Task: Transcribe the stretch of entries below from the line with "فرهنگ ما اصالتی" through the line with "خوانده می‌شود. این‌ها", exactly and with both ends included; leave out all other lines.

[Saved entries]
⟨
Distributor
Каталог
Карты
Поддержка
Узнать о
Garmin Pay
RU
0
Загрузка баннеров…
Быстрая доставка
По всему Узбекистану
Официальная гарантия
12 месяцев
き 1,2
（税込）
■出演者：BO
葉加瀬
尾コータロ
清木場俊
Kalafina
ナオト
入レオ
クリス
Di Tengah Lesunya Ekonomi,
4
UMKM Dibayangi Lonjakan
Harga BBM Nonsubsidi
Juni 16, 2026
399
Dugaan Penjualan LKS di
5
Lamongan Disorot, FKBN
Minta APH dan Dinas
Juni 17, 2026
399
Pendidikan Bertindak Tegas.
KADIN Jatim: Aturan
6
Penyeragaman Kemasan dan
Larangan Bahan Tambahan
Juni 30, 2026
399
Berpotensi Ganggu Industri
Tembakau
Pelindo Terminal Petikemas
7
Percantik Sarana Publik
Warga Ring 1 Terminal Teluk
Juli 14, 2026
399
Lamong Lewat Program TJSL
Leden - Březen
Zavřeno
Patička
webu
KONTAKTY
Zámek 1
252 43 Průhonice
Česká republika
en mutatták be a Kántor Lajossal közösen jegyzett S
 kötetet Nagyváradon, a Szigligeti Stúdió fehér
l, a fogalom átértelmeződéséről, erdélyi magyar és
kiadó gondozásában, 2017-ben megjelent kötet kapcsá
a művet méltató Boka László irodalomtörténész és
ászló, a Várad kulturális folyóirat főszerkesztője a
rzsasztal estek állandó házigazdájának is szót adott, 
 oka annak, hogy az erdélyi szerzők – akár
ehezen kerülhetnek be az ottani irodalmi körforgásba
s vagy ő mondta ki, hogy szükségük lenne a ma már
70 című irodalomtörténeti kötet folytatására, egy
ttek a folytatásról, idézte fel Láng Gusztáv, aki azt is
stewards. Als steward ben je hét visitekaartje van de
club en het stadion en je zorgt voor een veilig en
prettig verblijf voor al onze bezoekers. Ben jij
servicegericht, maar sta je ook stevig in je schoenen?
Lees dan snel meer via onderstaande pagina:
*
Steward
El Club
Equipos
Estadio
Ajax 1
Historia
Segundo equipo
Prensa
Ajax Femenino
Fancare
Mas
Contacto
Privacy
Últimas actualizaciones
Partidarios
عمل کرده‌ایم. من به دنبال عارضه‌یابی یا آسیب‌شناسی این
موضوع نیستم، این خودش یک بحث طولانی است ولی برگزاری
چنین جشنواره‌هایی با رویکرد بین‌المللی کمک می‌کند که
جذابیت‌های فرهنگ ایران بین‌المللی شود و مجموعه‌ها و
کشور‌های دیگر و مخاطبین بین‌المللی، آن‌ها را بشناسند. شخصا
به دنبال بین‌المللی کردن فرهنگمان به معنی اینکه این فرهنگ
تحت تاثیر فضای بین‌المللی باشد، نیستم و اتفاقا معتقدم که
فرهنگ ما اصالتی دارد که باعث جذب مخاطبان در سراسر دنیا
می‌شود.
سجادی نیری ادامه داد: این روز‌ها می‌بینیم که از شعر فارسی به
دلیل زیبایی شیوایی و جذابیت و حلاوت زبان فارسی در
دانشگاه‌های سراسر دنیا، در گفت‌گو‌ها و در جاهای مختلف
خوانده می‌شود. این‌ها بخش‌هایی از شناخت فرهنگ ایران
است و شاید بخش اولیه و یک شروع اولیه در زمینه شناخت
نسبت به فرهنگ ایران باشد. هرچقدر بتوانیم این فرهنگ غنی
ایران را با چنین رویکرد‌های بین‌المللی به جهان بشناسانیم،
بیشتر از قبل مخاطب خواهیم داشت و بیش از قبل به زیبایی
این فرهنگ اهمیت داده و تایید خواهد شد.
⟩
Solution below:
فرهنگ ما اصالتی دارد که باعث جذب مخاطبان در سراسر دنیا
می‌شود.
سجادی نیری ادامه داد: این روز‌ها می‌بینیم که از شعر فارسی به
دلیل زیبایی شیوایی و جذابیت و حلاوت زبان فارسی در
دانشگاه‌های سراسر دنیا، در گفت‌گو‌ها و در جاهای مختلف
خوانده می‌شود. این‌ها بخش‌هایی از شناخت فرهنگ ایران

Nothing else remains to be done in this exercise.